Nadie recuerda de modo exacto, había algo de fango, pero también estaba el sol, eran los últimos días de septiembre. Y entonces, corriendo como un loco, ajeno a este mundo primordial venido a menos, Raúl se lanzó hacia la carrilera, que era el paso más rápido hasta su casa. Nadie recuerda de modo exacto, todos dijeron que la máquina, vieja como era, bufó con todas sus fuerzas, que quizá no eran muchas. Otros dijeron que incluso el maquinista alcanzó a gritar de manera desesperada.
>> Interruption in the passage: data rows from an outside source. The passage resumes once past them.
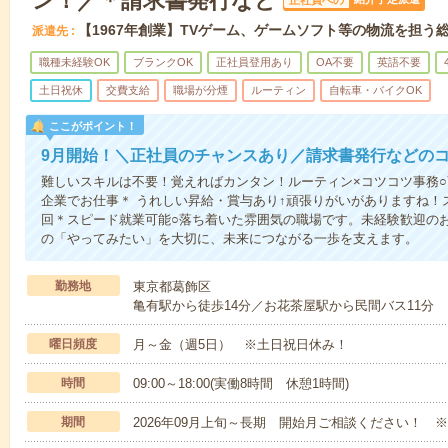
ン！／＊請求書発行など
正社員への
【1967年創業】TVゲーム、ゲームソフト等の物流を担う
派遣先
職種未経験OK
ブランクOK
正社員登用あり
OA不要
英語不要
土日祝休
交費支給
職場が分煙
ルーティン
自転車・バイクOK
ここがポイント！
9月開始！＼正社員のチャンスあり／請求書発行などの
難しいスキルは不要！覚えればカンタン！ルーティン×コツコツ事務
企業でお仕事＊ うれしい昇給・賞与あり↑頑張りがいがありますね！
回＊スピード就業可能○落ち着いた雰囲気の職場です。未経験歓迎の
の「やってみたい」を大切に、未来につながる一歩を支えます。
勤務地
東京都葛飾区
亀有駅から徒歩14分／お花茶屋駅から民間バス11分
曜日頻度
月～金（週5日） ※土日祝日休み！
時間
09:00～18:00(実働8時間 休憩1時間)
期間
2026年09月上旬～長期 開始月ご相談ください！ ※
Nadie recuerda de modo exacto, el hecho es que el tren, como una bestia de otro tiempo, engulló a Raúl entre sus fauces, lo hundió entre los rieles, le pasó por encima dejándolo en pedacitos, para luego detenerse exhausto, veinte o treinta metros más adelante, mientras las gentes gritaban cogidas de la cabeza. El caos había llegado sobre el mundo, la tragedia se había depositado sobre los más infelices y el tren se había hecho a la víctima más inocente, al más ajeno a sus advertencias. De su madre se dijo todo: de los tres segundos de terror que pasaron desde el momento en que Raúl se soltó de su mano y ella vio venir la máquina; de su grito de dolor profundo, de ese llanto que reclama en el instante, que nunca es oído, que le arrancó el aire de un suspiro; de la madre caída, vencida, perdido todo en la catástrofe; del llanto entre los rieles, de su rostro entre la grava, de sus manos entre los despojos. Frente a ella pasaron dos o tres policías corriendo, apenas si la miraron, no hay nadie a quien detener, el asesino también está en sus últimas. Mientras tanto, los muchos que a esa hora todavía salíamos de la escuela quedamos como congelados, incapaces de un solo movimiento, con todos los temores de que viniera otra de estas bestias a consumar sus últimos sacrificios con los niños del barrio, antes de morir de una vez y para siempre.